19 October 2023 – The Global Alliance for Incinerator Alternatives (GAIA) Asia Pacific formally submitted its position on the proposed Philippine Sustainable Finance Taxonomy Guidelines (SFTG) to prevent the financing of industries that are harmful to the objectives of circular economy and just transition. Led by the Financial Sector Forum (FSF) of the Banko Sentral ng Pilipinas (BSP), the guidelines aim to classify investments and economic activities based on their environmental and social sustainability, shaping a path towards responsible investments in the Philippines.

GAIA Asia Pacific particularly commends the draft for its intent in addressing greenwashing, advocating a circular economy, and recognizing the negative impacts of landfills, waste incinerators, as well as other harmful activities like open burning of waste, open dumping, and the importation of toxic waste.

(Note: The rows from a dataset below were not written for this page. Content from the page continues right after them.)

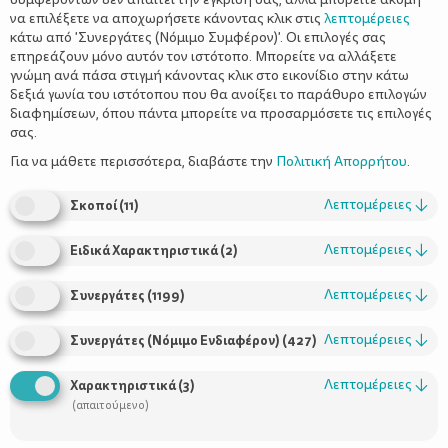
να επιλέξετε να αποχωρήσετε κάνοντας κλικ στις
λεπτομέρειες
κάτω από 'Συνεργάτες (Νόμιμο Συμφέρον)'. Οι επιλογές σας
επηρεάζουν μόνο αυτόν τον ιστότοπο. Μπορείτε να αλλάξετε
γνώμη ανά πάσα στιγμή κάνοντας κλικ στο εικονίδιο στην κάτω
δεξιά γωνία του ιστότοπου που θα ανοίξει το παράθυρο επιλογών
Κυκλοφοριακή αγωγή - Έξυπνα κόλπα
διαφημίσεων, όπου πάντα μπορείτε να προσαρμόσετε τις επιλογές
για ακίνδυνους περιπάτους
σας.
Για να μάθετε περισσότερα, διαβάστε την
Πολιτική Απορρήτου
.
Λεπτομέρειες
↓
Σκοποί
(
11
)
Λεπτομέρειες
↓
Ειδικά Χαρακτηριστικά
(
2
)
Λεπτομέρειες
↓
Συνεργάτες
(
1199
)
Λεπτομέρειες
↓
Συνεργάτες (Νόμιμο Ενδιαφέρον)
(
427
)
Χρήσιμοι Σύνδεσμοι
Λεπτομέρειες
↓
Χαρακτηριστικά
(
3
)
(απαιτούμενο)
Τι είναι το ΔΕΛΤΑ moms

GAIA Asia Pacific recommended the classification of the waste sector as a climate adaptation sector and not only a climate mitigation area of investment to allow the mobilization of much-needed resources on development activities, awareness-raising and information sharing of best practices, reforms in waste sector regulation, reforms in spatial planning or the procurement process, research activities, and options which relate to risk management or disclosure.

The environmental network also highlighted critical gaps in the draft which could create pathways for environmental and social harm. GAIA Asia Pacific’s submission highlighted the need for alignment with Philippine laws that prohibit waste incinerators, as these incinerators produce greenhouse gas emissions and harmful byproducts that pose severe risks to both the environment and public health.

GAIA Asia Pacific also noted that the draft allows for the entry of high-risk projects as long as it demonstrates willingness to address those issues in a five-year remedial period which according to GAIA Asia Pacific, is not only too long for affected communities and the environment but also opens the door to continued generation of pollution, GHG emissions and human rights violations.

Further, GAIA Asia Pacific emphasizes the importance of harmonizing the SFTG with human rights conventions and international obligations, highlighting the need to broaden the definition of the impact on individuals residing near these investments.

GAIA Asia Pacific said that a taxonomy must demonstrate to investors and companies that sustainable economic activities require the provision of spaces for participation and access to grievance mechanisms as required in the Philippine Constitution and the human rights instruments as the foundation of a just transition to climate change action.

GAIA Asia Pacific also urged BSP to expand the consultations and conduct more stakeholder engagement on the guidelines. It also commented on the lack of information on the BSP website on the drafting, timelines of consultations and submissions, and a two-way feedback loop. The gaps indicate a limitation in consultation engagements from civil society and communities affected by harmful investments and will critically impact the SFTG’s initial positive intentions.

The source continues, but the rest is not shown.